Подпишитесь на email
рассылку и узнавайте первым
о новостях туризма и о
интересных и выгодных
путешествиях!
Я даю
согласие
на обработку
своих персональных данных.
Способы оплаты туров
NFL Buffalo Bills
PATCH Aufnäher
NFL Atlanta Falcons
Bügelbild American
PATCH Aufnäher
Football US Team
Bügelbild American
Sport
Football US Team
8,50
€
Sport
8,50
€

---

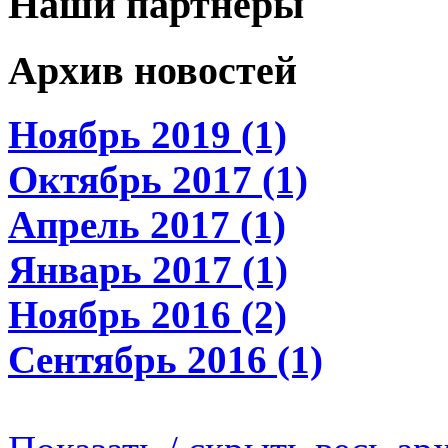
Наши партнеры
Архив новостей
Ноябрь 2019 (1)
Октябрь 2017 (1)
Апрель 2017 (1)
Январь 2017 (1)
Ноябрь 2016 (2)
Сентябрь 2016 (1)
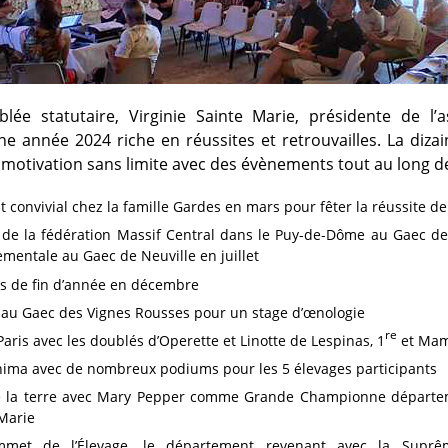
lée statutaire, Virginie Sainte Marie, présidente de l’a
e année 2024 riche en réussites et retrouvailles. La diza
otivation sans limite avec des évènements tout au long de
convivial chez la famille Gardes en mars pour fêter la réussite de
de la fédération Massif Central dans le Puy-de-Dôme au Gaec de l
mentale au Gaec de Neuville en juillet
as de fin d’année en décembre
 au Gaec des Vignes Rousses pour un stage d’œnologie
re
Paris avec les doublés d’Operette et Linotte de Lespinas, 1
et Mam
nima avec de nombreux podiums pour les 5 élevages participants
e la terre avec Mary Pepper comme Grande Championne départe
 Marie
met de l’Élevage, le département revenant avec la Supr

▸ **Problem to solve**: The answer must be every line of the data that holds the word "année".

▸ **Answer to the problem**:
e année 2024 riche en réussites et retrouvailles. La diza
as de fin d’année en décembre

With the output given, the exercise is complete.